Johan Corveleyn wrote on Fri, 22 May 2020 10:02 +0200:
> On Fri, May 22, 2020 at 12:16 AM Daniel Shahaf <d.s_at_daniel.shahaf.name> wrote:
> >
> > Johan Corveleyn wrote on Thu, 21 May 2020 17:53 +0200:
> > > Trying to summarize this thread a bit. I apologize in advance if I
> > > forgot something, or have misrepresented any of the points that were
> > > raised (feel free to correct / add).
> > >
> >
> > I have additions, below.
> >
> > > Denis summed up the following problems that might happen while
> > > 'verify' locks the repcache.db:
> > >
> > > > 1. a post-commit error "database is locked"
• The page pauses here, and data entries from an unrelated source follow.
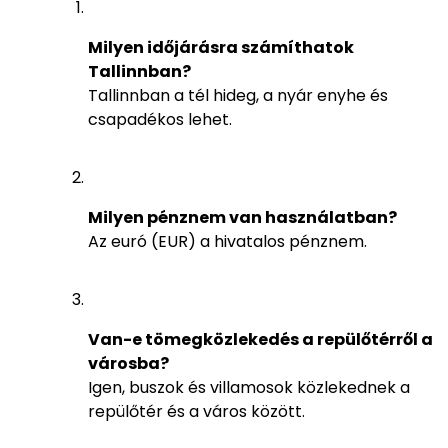
Milyen időjárásra számíthatok
Tallinnban?
Tallinnban a tél hideg, a nyár enyhe és
csapadékos lehet.
Milyen pénznem van használatban?
Az euró (EUR) a hivatalos pénznem.
Van-e tömegközlekedés a repülőtérről a
városba?
Igen, buszok és villamosok közlekednek a
repülőtér és a város között.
> > > > 2. new representations will not be added in the rep-cache.db
> > > > 3. deduplication does not work for new data committed at this time
> > > > 4. commits work with delays.
> > >
> > > We have also established that the new tool build-repcache is not
> > > suitable for post-factum fixing of 3). It does not reprocess already
> > > committed revisions.
> >
> > Note, however, that (3) is simply an observation that Denis made about
> > the semantics of the incumbent code. We do not know of a user who needs
> > rep-cache.db entries to be added so soon after the commit that running
> > «build-repcache» after «verify» finishes would be too late (or impractical).
> >
> > > We are currently considering two approaches to address these issues:
> > >
> >
> > Hold on. Those issues are what happens *whenever* the post-commmit FS
> > processing INSERTs are starved. They happen when a «verify» starves
> > INSERTs, but they are known to have at least one other case: when two
> > commits happen in quick succession, the INSERTs that happen during
> > post-commit FS processing of the first commit can starve the second
> > commit's INSERTs. (Don't we have a jira issue for this variant? I
> > thought we did, but my searches came up dry.)
> >
> > Which is to say, the presentation of the matter as "four issues to be
> > fixed" isn't accurate. There are _eight_ issues to consider: (1) to (4)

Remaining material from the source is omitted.